Get yourself tested: Health experts on new HIV strain

DAVAO CITY (MindaNews / 4 March) – Following the Department of Health’s public advisory on Thursday about the newly-discovered stronger strain of human immunodeficiency virus (HIV), local health experts expressed their concern towards the key population in the region who remains vulnerable.

Dr. Jordana Ramiterre, head of the Reproductive Health and Wellness Center (RHWC) of the Davao City Health Office, said there is no better time for people to have themselves tested than now.

Ramiterre said that people who feel that they might have been exposed to HIV are strongly encouraged to have themselves tested in the soonest time possible. Voluntary counseling and testing services for HIV are free in RHWC located along Jacinto Street in Davao City.

She said that while there is still no cure to HIV, treatments to keep a person’s viral load (the amount of HIV in the blood) at undetectable levels are readily available.

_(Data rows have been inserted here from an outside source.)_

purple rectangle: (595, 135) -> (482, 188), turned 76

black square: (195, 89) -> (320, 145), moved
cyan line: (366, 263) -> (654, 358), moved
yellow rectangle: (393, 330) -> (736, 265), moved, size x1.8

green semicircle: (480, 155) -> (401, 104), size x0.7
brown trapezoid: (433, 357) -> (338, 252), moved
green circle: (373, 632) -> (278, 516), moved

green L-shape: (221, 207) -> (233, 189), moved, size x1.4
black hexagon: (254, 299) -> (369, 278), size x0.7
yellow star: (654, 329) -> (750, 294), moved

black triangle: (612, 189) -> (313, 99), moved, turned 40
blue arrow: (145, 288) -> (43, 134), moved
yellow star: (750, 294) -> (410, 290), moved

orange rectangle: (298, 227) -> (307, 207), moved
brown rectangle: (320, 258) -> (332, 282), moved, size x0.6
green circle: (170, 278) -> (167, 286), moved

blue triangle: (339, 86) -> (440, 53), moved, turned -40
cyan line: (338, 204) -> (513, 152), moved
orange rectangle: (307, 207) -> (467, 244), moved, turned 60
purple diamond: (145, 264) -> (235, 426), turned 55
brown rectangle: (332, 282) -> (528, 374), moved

“Don’t wait for signs and symptoms to catch up,” she said, referring to the opportunistic infections that may enter the body when it’s weakened by HIV. Even if a person is tested HIV negative, he/she can still avail of the counseling services that can cover behavior change and discourage risky sexual behavior.

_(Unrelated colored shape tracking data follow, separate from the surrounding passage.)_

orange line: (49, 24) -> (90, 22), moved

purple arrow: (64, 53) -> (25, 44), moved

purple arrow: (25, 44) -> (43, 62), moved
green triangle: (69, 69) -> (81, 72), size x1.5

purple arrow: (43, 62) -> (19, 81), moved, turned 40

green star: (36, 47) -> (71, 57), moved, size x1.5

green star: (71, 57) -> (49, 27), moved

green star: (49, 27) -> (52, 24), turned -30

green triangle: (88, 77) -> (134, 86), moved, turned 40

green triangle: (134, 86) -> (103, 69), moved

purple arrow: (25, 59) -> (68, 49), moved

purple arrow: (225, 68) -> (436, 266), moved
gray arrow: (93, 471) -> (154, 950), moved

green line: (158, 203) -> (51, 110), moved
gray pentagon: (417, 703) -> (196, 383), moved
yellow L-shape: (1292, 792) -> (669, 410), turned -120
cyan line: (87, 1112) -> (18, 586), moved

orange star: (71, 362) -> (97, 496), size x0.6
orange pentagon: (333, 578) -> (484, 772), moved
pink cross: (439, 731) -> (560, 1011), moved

Ramiterre echoed DOH’s advisory: while CRF19 is not something that the Philippines should worry about for now, she said the country is not totally immune from the new strain.

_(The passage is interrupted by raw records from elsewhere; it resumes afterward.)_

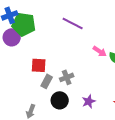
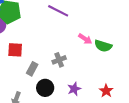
red square: (39, 65) -> (15, 50), moved
gray cross: (67, 77) -> (59, 60), moved

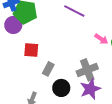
gray cross: (59, 60) -> (87, 70), moved, size x1.5
purple star: (74, 89) -> (90, 89), size x1.5

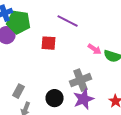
red square: (31, 50) -> (49, 43), moved
gray rectangle: (48, 69) -> (19, 91), moved

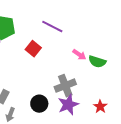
red square: (49, 43) -> (33, 49), turned 35

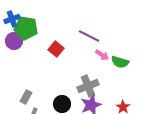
purple line: (52, 27) -> (89, 36), moved

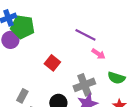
red square: (56, 49) -> (52, 63), moved
green semicircle: (120, 62) -> (116, 78), moved

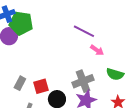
red square: (52, 63) -> (41, 86), moved, turned 35
gray rectangle: (22, 96) -> (20, 83), moved

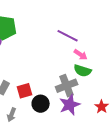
green semicircle: (115, 74) -> (83, 71), moved

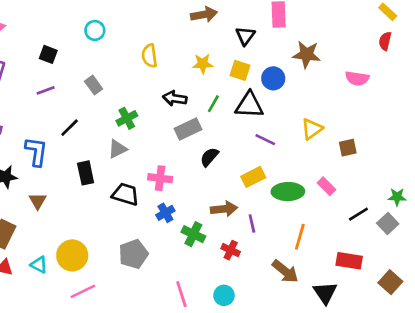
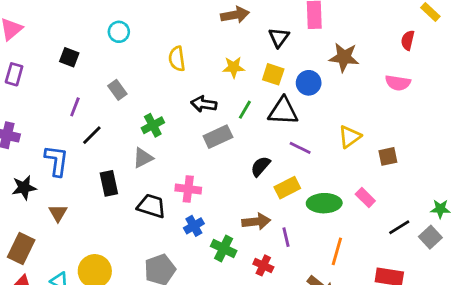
red semicircle: (385, 41) -> (408, 40), moved
purple line: (46, 90) -> (75, 107), moved, turned -48
black semicircle: (209, 157) -> (260, 166), moved

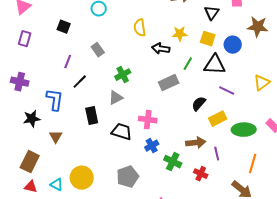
black arrow: (204, 104) -> (161, 49), moved

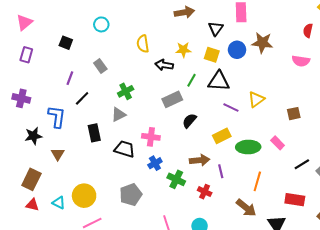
blue circle: (233, 45) -> (237, 50), moved
yellow triangle: (262, 83) -> (256, 99), moved
black semicircle: (199, 104) -> (189, 121), moved

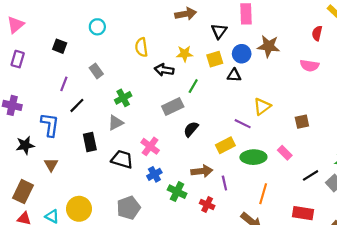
yellow square: (212, 55) -> (215, 59), turned -35
black triangle: (219, 81) -> (234, 75), moved, size x0.6
purple line: (231, 108) -> (243, 124), moved
pink cross: (151, 137) -> (150, 146), turned 30

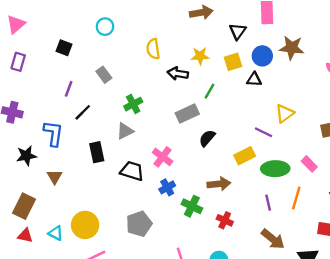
purple line: (224, 183) -> (268, 203), moved
orange line: (263, 194) -> (296, 198), moved

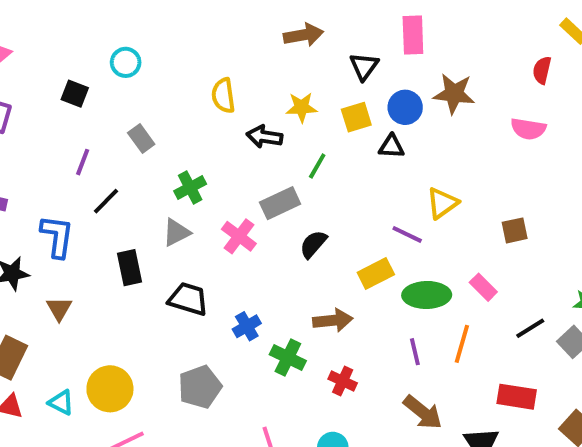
cyan circle: (105, 27) -> (126, 62), moved
pink cross: (163, 157) -> (239, 236), moved

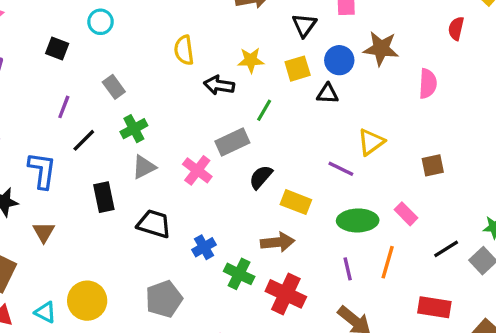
pink semicircle: (528, 129) -> (428, 84), moved, turned -96
green cross: (190, 187) -> (134, 129), moved
yellow rectangle: (376, 273) -> (296, 202), moved, turned 48
red cross: (343, 381) -> (286, 294), size x1.6

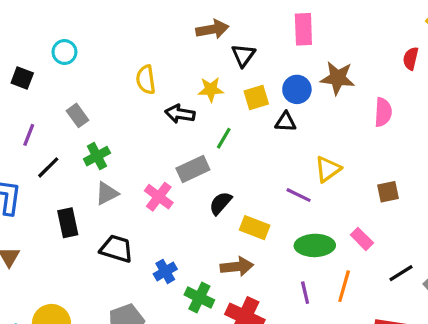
black triangle: (304, 25) -> (243, 55), moved

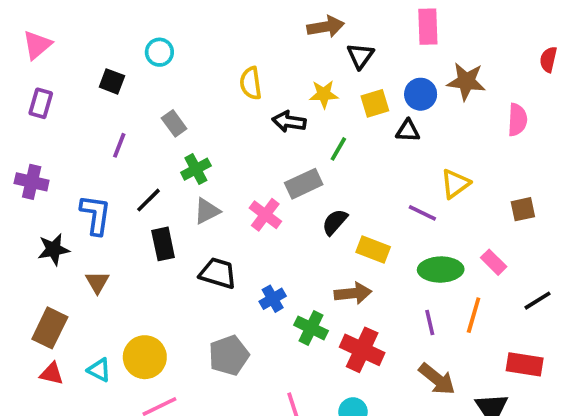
black line: (48, 167) -> (148, 200), moved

Speaking in a 24 Oras report, Dr. Gerard Belimac, HIV and sexually transmitted infections (STI) program manager of DOH, said the new strain was discovered in Cuba.

Dubbed CRF19, the virus could easily reach the Philippines so the migration and movement of people living with HIV (PLHIV) should always be taken into serious consideration.

One of the most notable characteristics of HIV is being dynamic: It always changes form that is why developing vaccines is very difficult.

According to a news story published in, this new HIV strain causes a person to progress to acquired immune deficiency syndrome (AIDS) twice as fast as the average strain of the disease.

This means that those who are infected by the stronger strain are left with a shorter window to seek treatment. “The [HIV] strain can progress to AIDS within three years if left untreated,” said the report.

According to DOH, a regular HIV strain progresses to AIDS in seven years.

The CRF19 strain was discovered by researchers from Cuba and a professor in Leuven University in Belgium.

Ramiterre emphasized the need for the public to be more cautious of their sexual practices and to always use protection during intercourse.

RHWC peer educator and counselor Francis Curtis (not his real name), who is a PLHIV, reminded the public of the ABC approach to keep HIV at bay: Abstinence (from sex), Be faithful (to your partner), Use a Condom (for protection).

More importantly, he said educating oneself about HIV/AIDS is very important.

An October 2014 AFP report, which quoted scientists about the origin of AIDS (which traced it to the 1920s in the city of Kinshasa, in what is now the Democratic Republic of Congo), pointed out that one of the main factors that caused the spread of the virus were transportation, population growth and unprotected sex.

According to DOH, there were at least 6,000 reported cases of HIV in the country in 2014, but the number of unreported may reach as high as 12,000.

As of December 2014, the latest figures in the Philippine HIV and AIDS Registry from the National Epidemiology Center show that there are a total of 1,095 HIV cases in Davao City.

In 2014, Region 11 was among the top five regions in the country where there is a high reported number of HIV cases.

HIV is transmitted by having unprotected sex (anal, vaginal) with someone who has the virus and by sharing needles/syringes used to prepare injection drugs. According to, Certain body fluids from an HIV-infected person can transmit HIV. These body fluids are blood, semen (cum), pre-seminal fluid (pre-cum), rectal fluids, vaginal fluids, breast milk.

“These body fluids must come into contact with a mucous membrane or damaged tissue or be directly injected into your bloodstream (by a needle or syringe) for transmission to possibly occur,” an article in the website said.

HIV is not transmitted by air or water, insects (mosquitoes), saliva, sweat, tears, casual physical contact (hugging, shaking hands, sharing eating utensils), and toilet seats, although these common misconceptions still exist, leading to the stigma.